A BAD rating. Family Feud’s ugliness is worthy of mentioning since so many game shows rely on glitzy presentation and a charismatic host, but it’s definitely not what puts Family Feud under the bar of being an acceptable home edition of the show. Having the shiny accoutrements would give the game more life, but no amount of distractions could help you swallow the repeated instances where the game just isn’t cooperating. You might get a lucky streak of questions where you can just enjoy the guessing game format, but Family Feud as a concept hinges too much on every single answer being properly submitted. Family Feud should not have picked any of the show’s questions that couldn’t be properly typed into the game. If it felt like it absolutely had to include them though, it at least should be consistent about how they’re abbreviated, such as cutting them off at the character limit rather than expecting you to play a guessing game on which parts of a word can be trimmed. It can be ridiculously strict at times, such as only allowing the term Behind when referring to a person’s butt, and it’s not like the parser has to show it’s work to allow for potentially more ribald synonyms for that word.

 

What it comes down to is that the team making Family Feud’s NES adaptation didn’t have the technical know-how to make the concept work well on the console. It might even be best to say the NES shouldn’t have had its own version of Family Feud if it would turn out this soulless and clunky, although other games, some even game show adaptations, did handle the need to input information better than this flimsy adaptation of a game show. Family Feud doesn’t seem to be trying to accommodate its limitations at all is the problem, leading to an ugly presentation, bad answer parsing, and an overall weak attempt to provide the Family Feud experience at home with the bare minimum of effort.

2 thoughts on “Family Feud (NES)

  • Gooper Blooper

    Considering how negative the review was and the the game mechanics fail on a fundamental level, I’m surprised it scored a Bad instead of Terrible or Atrocious!

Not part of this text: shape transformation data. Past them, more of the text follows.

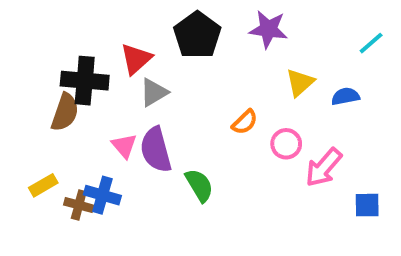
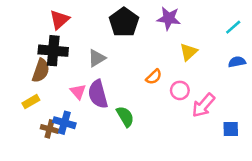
red triangle: (136, 59) -> (59, 20), moved
blue semicircle: (345, 96) -> (237, 62), moved
yellow rectangle: (43, 185) -> (31, 102), moved

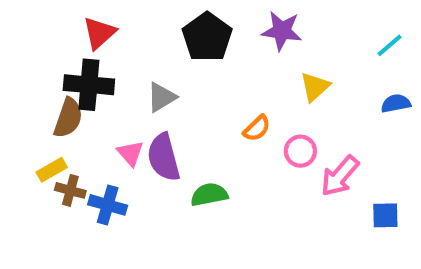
green semicircle: (125, 116) -> (209, 195), turned -70
brown cross: (49, 129) -> (70, 190), moved

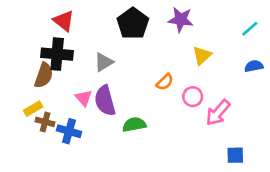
red triangle: (99, 33) -> (64, 21), turned -40
blue square: (385, 215) -> (235, 155), moved

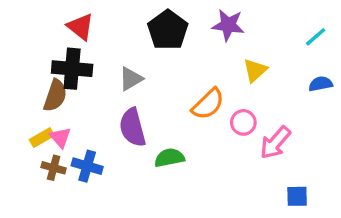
orange semicircle: (165, 82) -> (208, 104), size x1.5
pink triangle: (84, 98) -> (60, 138), moved
brown cross: (45, 122) -> (54, 168), moved

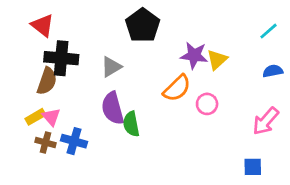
purple star: (228, 25) -> (194, 55), moved
red triangle: (80, 27) -> (43, 25), moved
pink arrow: (275, 143) -> (266, 121), moved
green semicircle: (169, 158) -> (131, 124), moved, turned -90

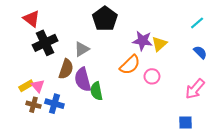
black cross: (61, 58) -> (45, 43), turned -30
blue semicircle: (273, 71) -> (200, 52), turned 56
brown semicircle: (47, 81) -> (66, 69), moved

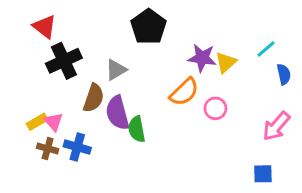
cyan line: (197, 23) -> (266, 49), moved
blue semicircle: (200, 52) -> (284, 74), turned 32

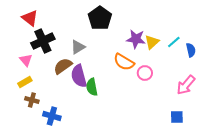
cyan line: (266, 49) -> (174, 42), moved
orange semicircle: (184, 92) -> (124, 62), turned 75
brown semicircle: (94, 98) -> (63, 66), turned -144
pink triangle: (53, 122) -> (26, 60), moved
blue cross: (77, 147) -> (52, 116), moved

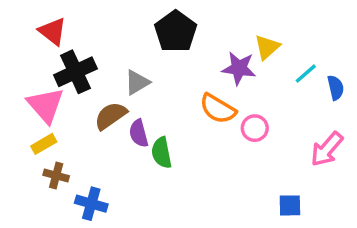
yellow triangle: (152, 42) -> (267, 47), moved
pink triangle: (26, 60) -> (46, 105), size x1.6
purple semicircle: (79, 76) -> (139, 133), size x0.7
blue square: (177, 117) -> (290, 205), moved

    It’s not the same version, but I simply must link the best thing to ever come out of Family Feud’s video games. You wanna talk about text parsers?

    Reply
    • jumpropeman

      That’s glorious, you can even see how it’s tricking the parser pretty easily!

      I think the thing about NES Family Feud is a question starts and you can usually play it pretty similarly to the show, but then those issues arise as you get towards questions with answers more complex than “pizza” or “fan”. It’ not very exciting when you’re doing the barebones adaptation of the show, but it only really feels outright bad when the systems start failing and sabotage otherwise acceptable play.